いくつかの疑問があります。自ら修正したら、何らかの間違いが入るかもしれないので、ここで書かせて頂きます。

  • 正教の擁護を掲げて叛乱を進めたことから、ヘーチマンは著しい宗教的な威信を獲得することとなった。
  • ヘーチマンは「宗教的な威信」を有していたことがないと思います。ウクライナ・コサックは僧俗分離主義の西洋世界の分子だったんです。「僧」はキエフ大司教がつかさどり、「俗」はヘーチマンがつかさどっていたのです。ウクライナ史上ではヘーチマンは正教のリーダとして登場しませんし、「地上で神様の名代」という性格も持っていなかったのです。フメーリヌィーツィクィイの例を見ると、ヘーチマンは聖職者を利用する場合よりも、聖職者に利用される場合が圧倒的に多かったんです。
  • 黄金の玉を付けた握りであるブンチューク
  • ブンチュークとは、黄金の玉を付けた握りにつけた馬の尻尾のことです。玉より尻尾の存在が重要です。
  • 画像より:右手にブラヴァー、左手にブンチュークを持っている。
  • 右手にブラヴァー、左手にサーベルの柄です。
  • 1654年にロシア皇国・・・
  • ロシア皇国はRusskoye carstvoのことでしょうか?carstvoであれば、王国にした方がいいと思います。ツァーリは「皇(帝)」ではなく、「王」です。それに「皇国」は天皇が治めている日本のことを指す言葉なので、異国に対して使用しない方がいいと思います。紛らわしくなるからです。
  • ヘーチマンは、共和国とオスマン帝国以外の諸外国と外交関係を築く権利を有した。
  • フメーリヌィーツィクィイの時代にはそのような条項がなかったようです。1656年、フメーリヌィーツィクィイ乱中に、モスクワと共和国が平和条約を結ぼうとしたとき、フメーリヌィーツィクィイからのコサック使節が和平交渉に到着したが、モスクワ側の要求によって交渉から外された。それを知ったフメーリヌィーツィクィイは、モスクワから離脱しようと決心し、スヴェデンの保護を受けるようにと働きだしたのです。[1] ヘーチマンには共和国と外交関係を築く権利がなければ、フメーリヌィーツィクィイは大怒ってモスクワの保護から離脱しようとしなかった筈です。
  • 1660年にはウクライナは親ロシア派の左岸ウクライナと親共和国派の右岸ウクライナとに分裂した。
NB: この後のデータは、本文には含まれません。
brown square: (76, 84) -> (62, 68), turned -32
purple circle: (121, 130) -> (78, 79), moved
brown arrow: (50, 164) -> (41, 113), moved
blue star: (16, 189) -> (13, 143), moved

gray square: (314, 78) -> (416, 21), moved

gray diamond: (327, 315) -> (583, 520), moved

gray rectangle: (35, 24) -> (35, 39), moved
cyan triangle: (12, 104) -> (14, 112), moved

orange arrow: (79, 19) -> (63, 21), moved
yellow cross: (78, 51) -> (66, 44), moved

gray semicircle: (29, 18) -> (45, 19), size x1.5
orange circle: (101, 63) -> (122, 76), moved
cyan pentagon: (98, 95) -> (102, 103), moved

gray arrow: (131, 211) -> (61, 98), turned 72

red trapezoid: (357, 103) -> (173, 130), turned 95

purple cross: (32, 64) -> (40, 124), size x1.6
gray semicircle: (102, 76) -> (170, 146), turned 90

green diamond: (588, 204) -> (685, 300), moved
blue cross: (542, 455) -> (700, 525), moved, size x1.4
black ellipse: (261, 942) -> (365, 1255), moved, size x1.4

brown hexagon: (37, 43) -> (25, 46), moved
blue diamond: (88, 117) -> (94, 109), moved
呼んでくださったことと、問題点へのご指摘に感謝いたします。順番に回答します。

  • 日本語の本には、「ヘーチマン権力は宗教的裏づけを持たず、権力の正統付けのためには教会の代わりに宗主国を利用した」というような解説があります。問題の記述は、ロシア語版の「гетман имел значительное влияние на церковные дела」の誤訳ないしは解釈の誤りによるものです。すみませんが、この一文を翻訳してみていただけますか?
  • 私の誤りです。
  • 私の誤りです。
  • 日本語の本には、この時期のモスクワ国家については「モスコーヴィヤ」と書かれるか、「モスクワ国家」と書かれるか、「ヴェリーキイ・クニャーシ」を名乗っていた時期と区別なく「モスクワ大公国」と書かれるか、「Imperia」と区別なく「ロシア帝国」と書かれるかが大半です(したがって、もしページを作成するとしたら、ページ名にはかなり困るところです)。一方、少数派であっても「Russkoye carstvo」と書いているものはないかと思って以前調べたことがあるのですが、ロシア史関係の日本語文献では「ロシア皇国」が定訳のようでした。「王国」だと「korolevstvo」のことになるため、訳し分けをするようです。ただ、おっしゃるとおり「皇国」は別の意味を持つため、「皇国」と書いて上に「ツァールストヴォ」と振り仮名を振っているものもありました。私も自分訳では「ロシア王国」か「ルーシ王国」だと思っていたのですが、「carstvo」を「王国」と訳している書籍は見つけられませんでした(綿密に調べたわけではないので、見落としはあろうかと思いますが)。「hanstvo」が「ハン国」、「emirat」が「アミール国」、「kaganat」が「カガン国」などと書かれるのに範をとり、「ツァーリ国」とするのが一番誤解がなくてよいと思うのですが、これも出典を見つけられそうにありません。むしろ、「ロシアorルーシ・ツァールストヴォ」の方がまだしも出典があるというものです。
  • Он имел право на дипломатические сношения с другими государствами, кроме Речи Посполитой и Османской империи.」の文章です。意味をうまくとれず、訳を間違えたかもしれません。すみませんが、これはどういう文脈なのでしょうか?
  • 1660年というのは、ロシア語版に書かれていることです(「Раскол между сторонниками и противниками Переяславской Рады в итоге привёл в 1660 году к разделу Украины на левобережную (подчинявшуюся России) и правобережную (в составе Речи Посполитой).」の部分)。1660年に選出されたЯким Сомкоが全ウクライナのヘーチマンではなく左岸ヘーチマンに数えられているため、1660年の時点で左右に分裂したとみなしているのでしょう。ソムコが右岸の支持を得ずに左岸だけで選出されたということを、この時点ですでに権力の分裂が起こっていたとみなしているのだと思われます。定説が1663年であるならば、修正しましょう。--PRUSAKYN 2009年1月7日 (水) 14:45 (UTC)[返信]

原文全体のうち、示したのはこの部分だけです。